Indeterminate Sentences for Sex Offenders

In my last blog I wrote about John Rydberg, a sex-offender from Minnesota, who had a long string of offenses, including a 1975 assault in which he broke into a rural Wisconsin home and raped a young couple as their son slept upstairs. Four years later, during his second escape from treatment, he raped a Minnesota woman at knifepoint in front of her children. Rydberg admitted to counselors that he committed more than 90 sex offenses, mostly involving voyeurism or exposing himself. The 69-year-old Rydberg is at the center of a contentious debate between those who advocate for releasing predatory sex offenders after they have served their sentence, and those who favor indeterminate prison sentences.

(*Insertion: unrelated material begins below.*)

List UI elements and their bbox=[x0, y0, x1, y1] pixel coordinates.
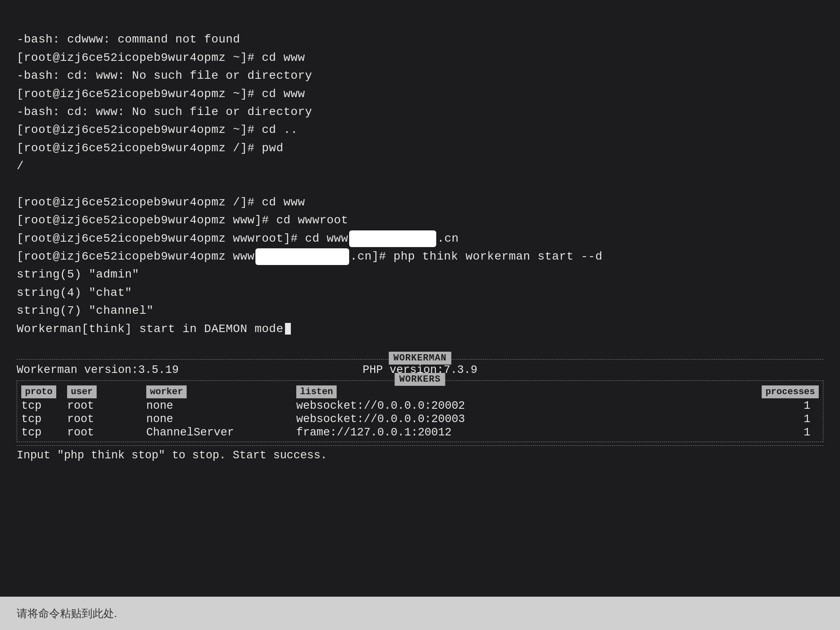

Now, legislators in the Minnesota House of Representatives have written a bill that would keep the most predatory sex offenders in prison instead of diverting them to expensive and controversial state civil commitment programs in overcrowded treatment centers, which could lead to supervised release. Under the bill, convicted offenders would face open-ended “indeterminate” prison sentences if members of a jury found them to be predatory––meaning they lack control over sexual impulses and pose a danger to others. Such offenders would have to serve at least twice the recommended sentence and could be released only if the corrections commissioner determined they were no longer a threat to society. If the bill becomes law, it would mark a return to the type of sentencing Minnesota had 17 years ago.

UPDATE:

William Melchert-Dinkel, a former nurse from Faribault, Minnesota, was convicted yesterday of two felonies when a judge ruled he had used the Internet to advise and encourage the suicides of Mark Drybrough of Coventry, England, and Nadia Kajouji of Ottawa, Canada. Drybrough hanged himself in 2005, and Kajouji jumped into a frozen river in 2008. Melchart-Dinkel, posing as a suicide nurse, tried to persuade the victims to hang themselves while he watched via webcam. While Melchart-Dinkel was charged with only two counts, he chatted online with ten suicidal people, five of whom killed themselves.

His defense attorney argued that Melchert-Dinkel’s writings didn’t materially assist the suicides and constituted protected free speech. The judge rejected that argument noting that inciting people to commit suicide is considered “Lethal Advocacy,” which isn’t protected by the First Amendment because it goes against the government’s compelling interest in protecting the lives of vulnerable citizens. If Melchert-Dinkel had merely written a political or religious opinion, the judge wrote, he would have been protected.

The defense plans to appeal the ruling.